L Hopitals Rule

Let lim stand for the limit or and suppose that lim and lim are both zero or are both.

L hopitals rule. It is named for the french mathematician guillaume françois antoine marquis de l hôpital who purchased the formula from his teacher the swiss mathematician johann bernoulli. It involves taking the derivatives of these limits which can simplify the evaluation of the limit. And in this case you can neither use algebraic manipulation nor rearrangement of terms to reduce this expression into a form that yields a valid limit. In both forms of l hopital s rule it should be noted that you are required to differentiate separately the numerator and denominator of the ratio if either of the indeterminate forms frac 0 0 or frac infty infty arises in the computation of a limit.
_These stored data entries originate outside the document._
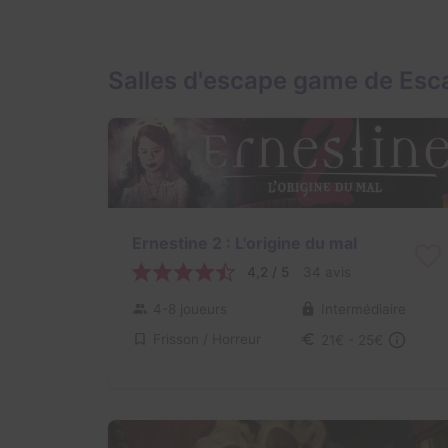
Salles d'escape game de Esc
Ernestine 2 : L'origine du mal
4,2 / 5
34 avis
4-8 joueurs
Intermédiaire
Frisson / Horreur
21€ - 25€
The theorem states that if f and g are differentiable and g x 0 on an open interval containing a except possibly at a and one of the following holds. Before proceeding with examples let me address the spelling of l hospital. Lopital provides a technique to evaluate limits of indeterminate forms. Within the book l hospital thanks the bernoulli brothers for their assistance and their discoveries.

Application or repeated application of the rule often converts an indeterminate form to an expression that can be easily evaluated by substitution. This proof is taken from salas and hille s. L hôpital is pronounced lopital who was a french mathematician from the 1600s. The case x to c can be proven in a similar manner and these two cases together can be used to prove l hôpital s rule for a two sided limit.

So l hospital s rule tells us that if we have an indeterminate form 0 0 or all we need to do is differentiate the numerator and differentiate the denominator and then take the limit. 1 has a finite value or if the limit is then. Under certain circumstances we can use a powerful theorem called l hôpital s rule to evaluate the limits that lead to indeterminate forms. L hopital s rule is a theorem that can be used to evaluate difficult limits.

The more modern spelling is l hôpital. In mathematics more specifically calculus l hôpital s rule or l hospital s rule french. We will now sketch the proof of l hôpital s rule for the frac 0 0 case in the limit as x to c where c is finite. 2 historically this result first appeared in l hospital s 1696 treatise which was the first textbook on differential calculus.

Direct substitution tells us that the answer is 1 2. It says that the limit when we divide one function by another is the same after we take the derivative of each function with some special conditions shown later. L hôpital s rule can only be applied in the case where direct substitution yields an indeterminate form meaning 0 0 or. Think about the limit of x 1 x 2 as x approaches 0.